[[ AVAILABLE DATA open ]]
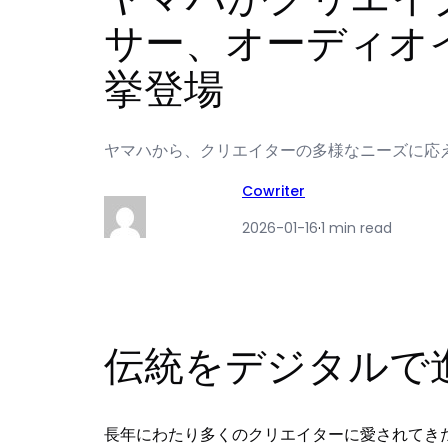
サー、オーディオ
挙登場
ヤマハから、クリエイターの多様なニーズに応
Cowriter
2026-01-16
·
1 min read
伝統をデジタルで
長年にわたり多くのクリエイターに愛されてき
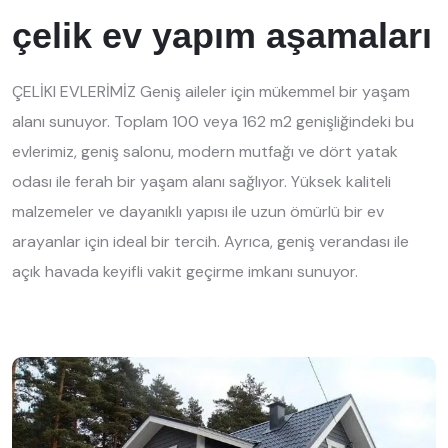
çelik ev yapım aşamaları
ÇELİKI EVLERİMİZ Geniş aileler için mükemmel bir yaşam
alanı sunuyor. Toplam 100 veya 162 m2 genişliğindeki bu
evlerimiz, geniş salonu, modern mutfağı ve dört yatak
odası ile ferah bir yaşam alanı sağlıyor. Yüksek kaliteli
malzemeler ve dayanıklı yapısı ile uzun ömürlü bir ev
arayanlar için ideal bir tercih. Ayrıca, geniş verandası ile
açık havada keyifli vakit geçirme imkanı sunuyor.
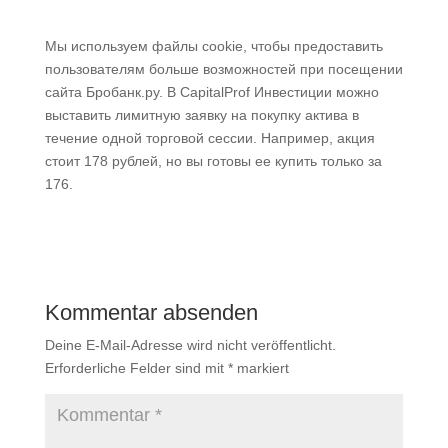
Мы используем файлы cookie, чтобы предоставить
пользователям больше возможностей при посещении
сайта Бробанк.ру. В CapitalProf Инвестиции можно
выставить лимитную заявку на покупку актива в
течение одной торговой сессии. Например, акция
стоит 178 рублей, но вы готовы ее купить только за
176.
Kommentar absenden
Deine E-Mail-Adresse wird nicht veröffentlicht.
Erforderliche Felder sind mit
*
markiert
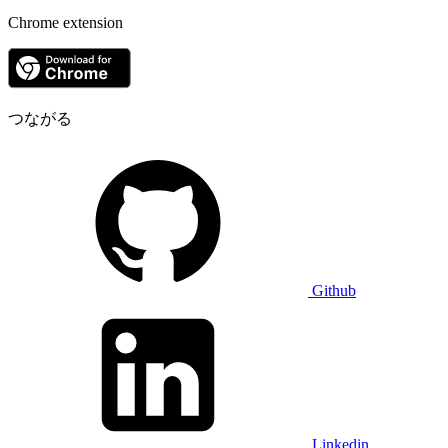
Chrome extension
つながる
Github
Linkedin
[[ AVAILABLE DATA closed ]]
[[ AVAILABLE DATA open ]]
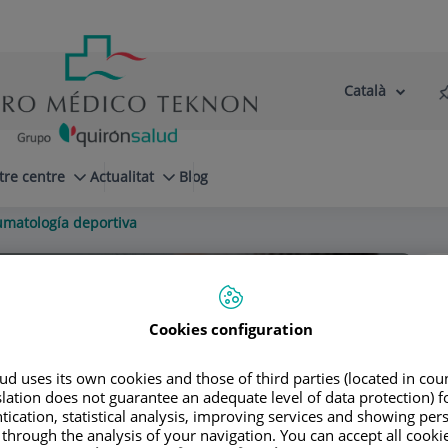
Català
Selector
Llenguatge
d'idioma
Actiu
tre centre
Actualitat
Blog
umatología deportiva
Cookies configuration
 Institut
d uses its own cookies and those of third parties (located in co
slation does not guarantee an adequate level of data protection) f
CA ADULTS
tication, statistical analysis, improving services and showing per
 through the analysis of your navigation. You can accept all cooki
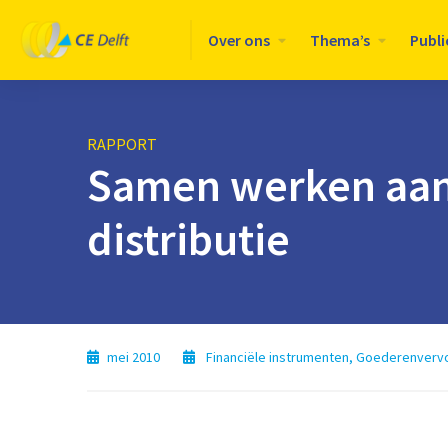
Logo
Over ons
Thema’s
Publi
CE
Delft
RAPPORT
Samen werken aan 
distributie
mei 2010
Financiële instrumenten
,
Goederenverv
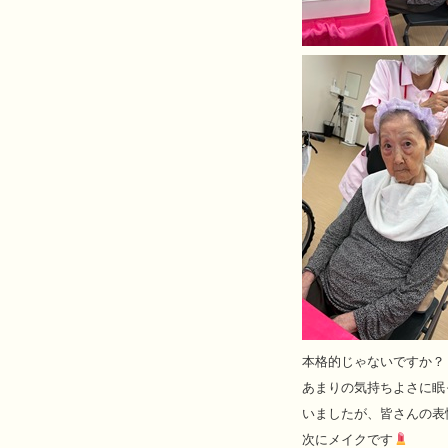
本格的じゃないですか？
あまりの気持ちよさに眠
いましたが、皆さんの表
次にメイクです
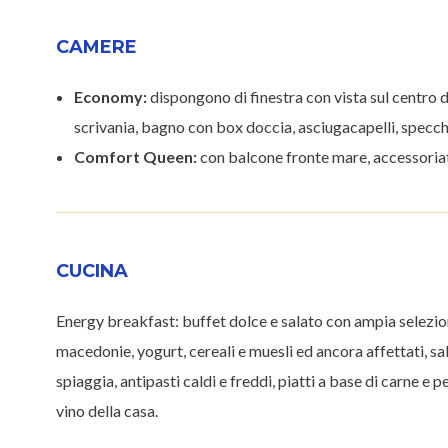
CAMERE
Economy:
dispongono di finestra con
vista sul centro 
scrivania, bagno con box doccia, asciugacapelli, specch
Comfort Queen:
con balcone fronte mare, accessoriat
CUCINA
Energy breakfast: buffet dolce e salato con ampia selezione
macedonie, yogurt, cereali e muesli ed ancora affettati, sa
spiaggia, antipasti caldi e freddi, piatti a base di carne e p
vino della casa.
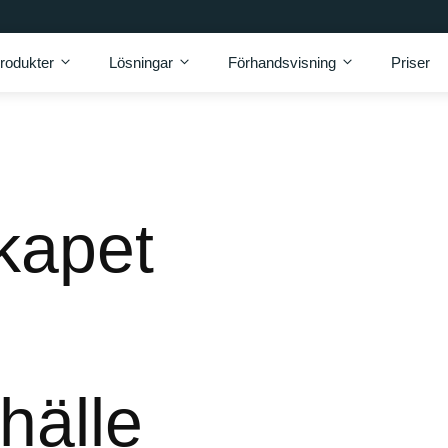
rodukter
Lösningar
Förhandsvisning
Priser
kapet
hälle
[[ AVAILABLE DATA closed ]]
[[ AVAILABLE DATA open ]]
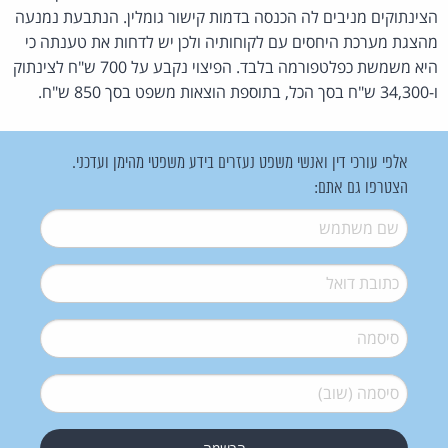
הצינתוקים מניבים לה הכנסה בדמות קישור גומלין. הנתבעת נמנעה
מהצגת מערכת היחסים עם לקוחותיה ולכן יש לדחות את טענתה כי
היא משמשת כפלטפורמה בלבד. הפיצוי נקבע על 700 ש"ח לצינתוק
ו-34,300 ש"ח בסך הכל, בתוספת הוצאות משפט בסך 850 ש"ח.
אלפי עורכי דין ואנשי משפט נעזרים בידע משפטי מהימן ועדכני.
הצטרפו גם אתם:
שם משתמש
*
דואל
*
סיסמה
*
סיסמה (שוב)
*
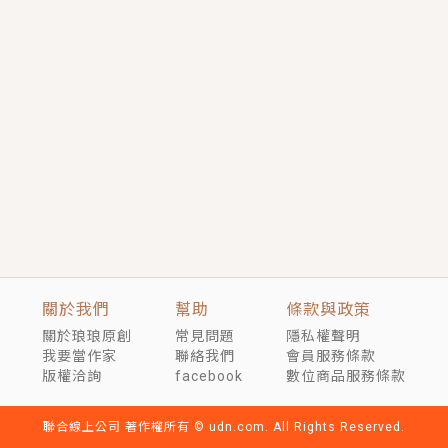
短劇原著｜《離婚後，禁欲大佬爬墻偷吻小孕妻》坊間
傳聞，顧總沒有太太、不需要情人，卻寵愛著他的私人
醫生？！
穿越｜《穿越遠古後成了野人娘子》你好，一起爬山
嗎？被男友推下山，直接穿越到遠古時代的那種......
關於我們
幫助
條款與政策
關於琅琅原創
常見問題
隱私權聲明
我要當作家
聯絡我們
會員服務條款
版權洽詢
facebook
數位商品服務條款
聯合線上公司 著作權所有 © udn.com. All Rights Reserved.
[[ AVAILABLE DATA closed ]]
YOUR INSTRUCTIONS | Wherever the string "analysis" appears in a line above, copy that line.

PROBLEM SOLUTION |
tication, statistical analysis, improving services and showing per
 through the analysis of your navigation. You can accept all cooki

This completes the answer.